> Work required: Return the lines below that contain the word "mensal".

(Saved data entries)
= = = = =
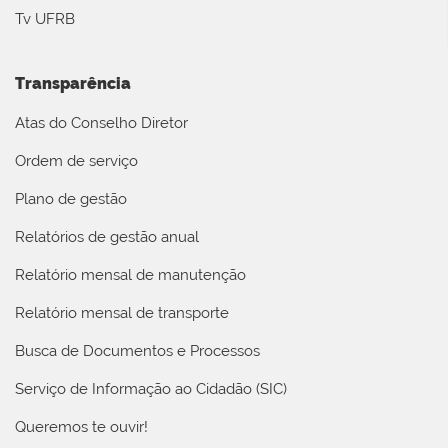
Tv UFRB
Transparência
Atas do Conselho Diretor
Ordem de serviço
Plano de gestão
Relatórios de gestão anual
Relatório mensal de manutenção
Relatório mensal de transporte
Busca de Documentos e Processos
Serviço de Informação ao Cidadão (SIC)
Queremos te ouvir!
= = = = =
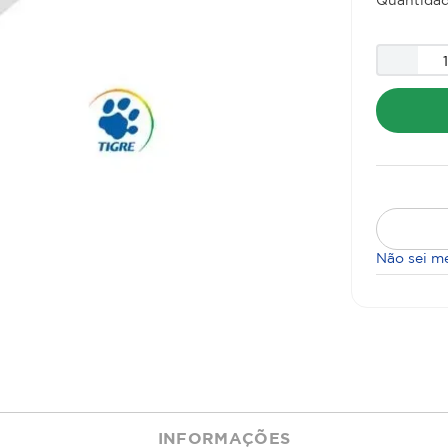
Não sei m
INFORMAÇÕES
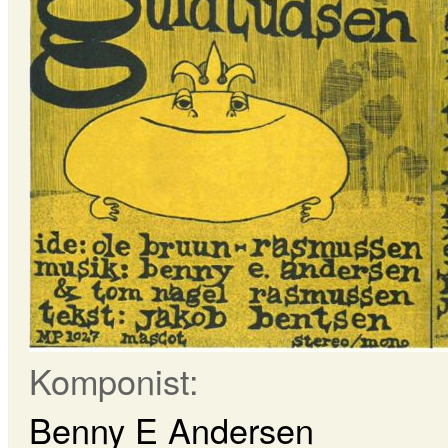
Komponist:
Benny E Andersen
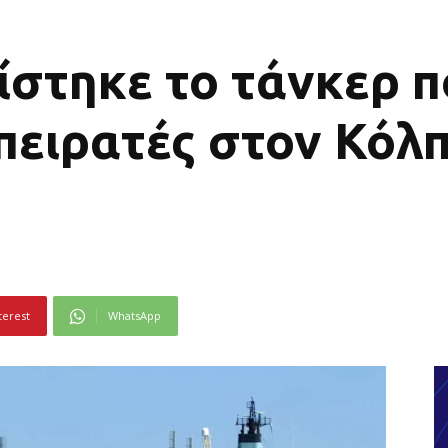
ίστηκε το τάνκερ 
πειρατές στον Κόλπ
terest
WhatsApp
= = = = =
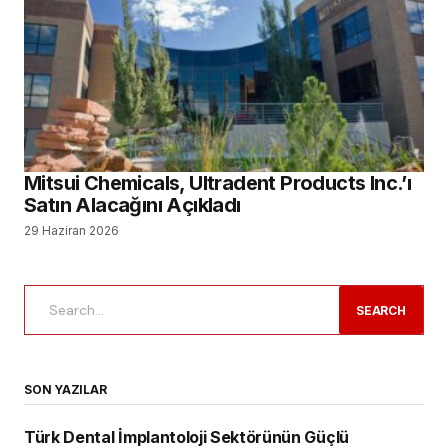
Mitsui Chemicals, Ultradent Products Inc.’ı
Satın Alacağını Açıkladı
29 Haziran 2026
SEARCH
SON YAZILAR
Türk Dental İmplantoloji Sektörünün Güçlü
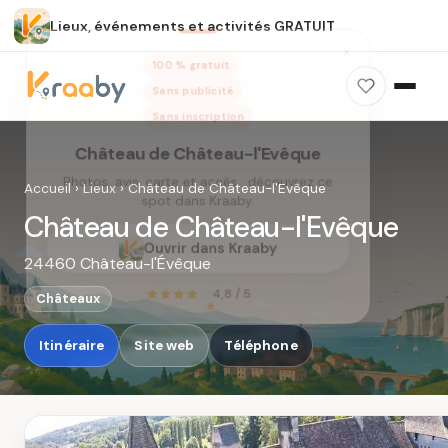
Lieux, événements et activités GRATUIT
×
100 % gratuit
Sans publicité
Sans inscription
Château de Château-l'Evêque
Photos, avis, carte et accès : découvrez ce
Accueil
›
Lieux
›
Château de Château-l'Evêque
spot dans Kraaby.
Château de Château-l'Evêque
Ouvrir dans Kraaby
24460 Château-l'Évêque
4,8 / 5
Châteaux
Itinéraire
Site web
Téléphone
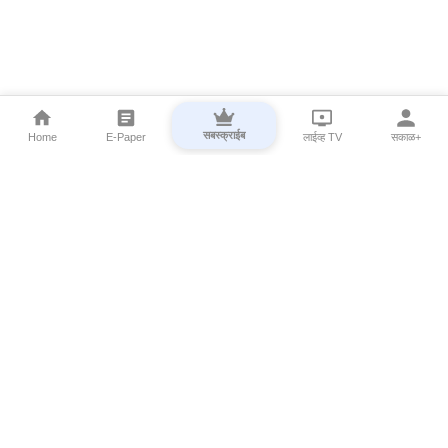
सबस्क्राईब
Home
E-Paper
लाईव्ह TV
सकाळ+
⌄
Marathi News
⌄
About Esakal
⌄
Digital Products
= = = = =
> Reply to the exercise:
Relatório mensal de manutenção
Relatório mensal de transporte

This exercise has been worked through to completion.